Faire les mauvais choix
On ne peut s’empêcher de comparer Boule & Bill aux autres adaptations de bandes dessinées ou encore aux films mettant en vedette des animaux. Le premier film à succès me venant en tête est la série des Beethoven (1992, 1993, 2000, 2001 et 2003). Le Saint-Bernard était au cœur de l’action et on s’attachait à lui (du moins dans les premiers films) sans qu’il n’ait à s’exprimer comme le fait Bill. Dans les adaptations cinématographiques de Garfield (2004, 2006), le chat est complètement le produit d’une imagerie assistée par ordinateur et il évolue dans des décors réels. La qualité de la technologie utilisée est telle qu’on oublie vite le contraste réel/numérique pour aussitôt adhérer à l’histoire. Enfin, le film pour enfants se rapprochant le plus du point de vue technique de Boule & Bill est la trilogie de Look Who’s Talking[1] (1989, 1990, 1993).
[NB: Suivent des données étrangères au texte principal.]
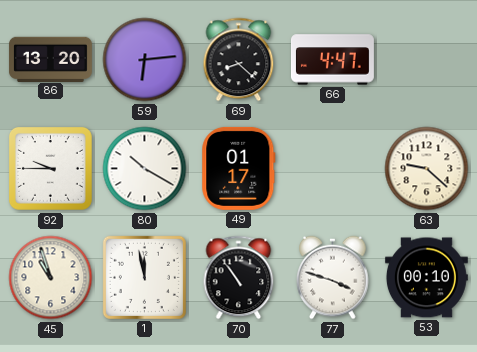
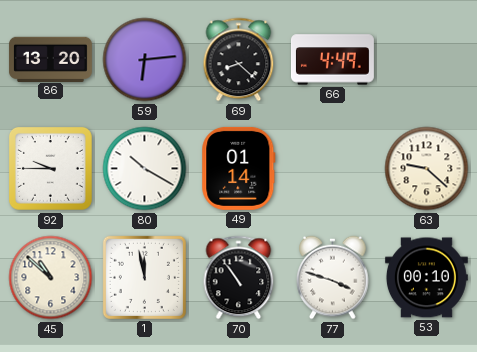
66: 4:47 -> 4:49
49: 01:17 -> 01:14
45: 10:57 -> 10:52
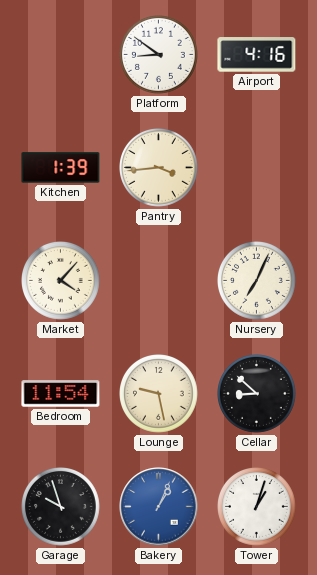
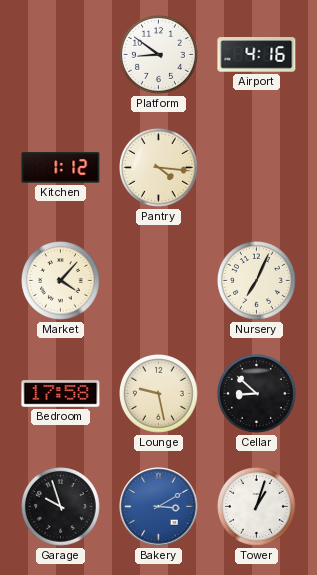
Kitchen: 1:39 -> 1:12
Pantry: 3:44 -> 4:16
Bedroom: 11:54 -> 17:58
Bakery: 1:04 -> 3:10
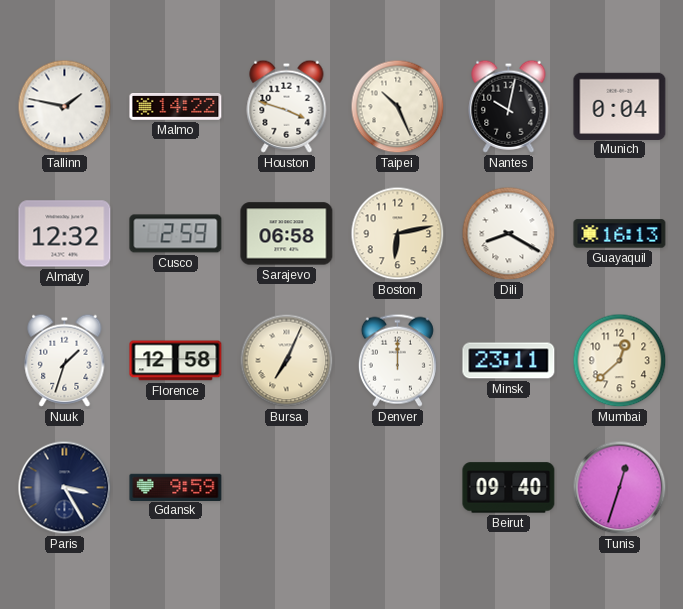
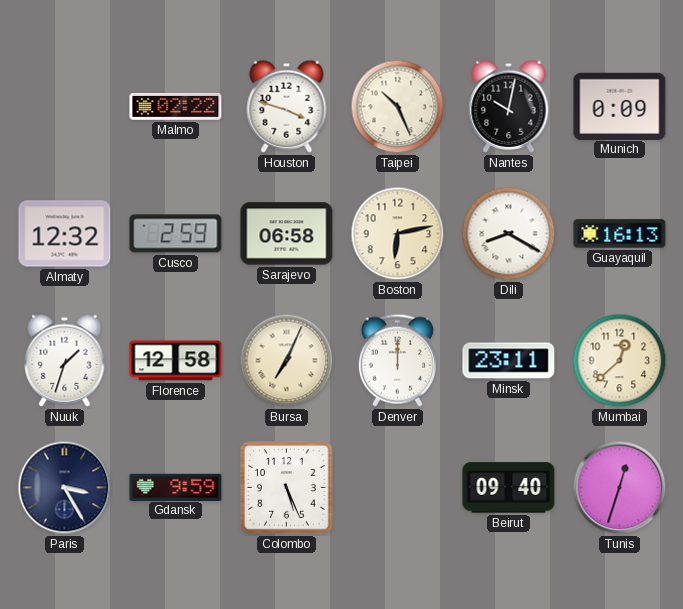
Tallinn: 1:47 -> none
Malmo: 14:22 -> 02:22
Munich: 0:04 -> 0:09
Colombo: none -> 5:26
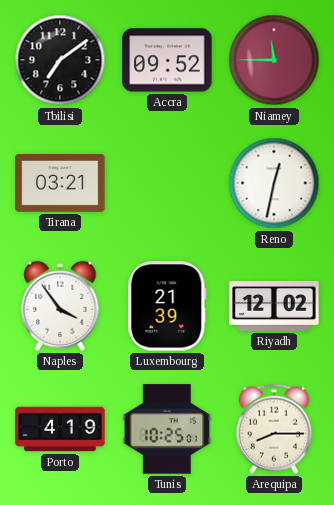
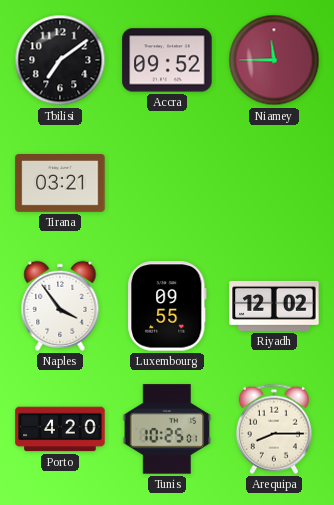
Reno: 12:32 -> none
Luxembourg: 21:39 -> 09:55
Porto: 4:19 -> 4:20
Dans les deux premiers, les nouveaux nés d’un couple américain ne remuent pas les lèvres, mais son les entend s’exprimer de façon sarcastique sur le monde en pensées. Dans le troisième, les enfants ayant grandi, ce sont leurs deux chiens qui s’expriment de la même manière.
Boule & Bill utilise donc un concept vieux de plus de vingt ans, mais les dialogues du chien et de son amie la tortue se révèlent inintéressants. De plus, en décidant d’utiliser un vrai chien au lieu de privilégier l’animation, on réalise à quel point un cocker est bien plus beau et attachant en bandes dessinées. Quant à Boule, son personnage n’est pas assez espiègle et son interprète est fade au possible (« l’oeil éteint et la voix geignarde, il ne parvient pas à rendre son personnage attachant comme un enfant peut l’être », selon la critique sur filmosaure.com). Bref, un tas de mauvaises décisions (et peut-être un manque de budget) qui rendent le film décevant.
Le film a donc raté son pari et même pour les plus petits, il est permis de douter de son succès, du moins à long terme. Par contre, le nombre d’entrées au box-office en France, en Suisse et en Belgique est digne de mention et proportionnel au nombre de critiques négatives; c’est dire. Pour ce genre de film, tomber davantage dans la caricature aurait été souhaitable, mais ni les talents d’humoristes de Franck Dubosc, ni les pirouettes de Bill ne viennent pallier à un film au final très monotone.
[1] En France, la traduction du titre est Allô Maman, Ici Bébé et au Québec, De Quoi j’me mêle.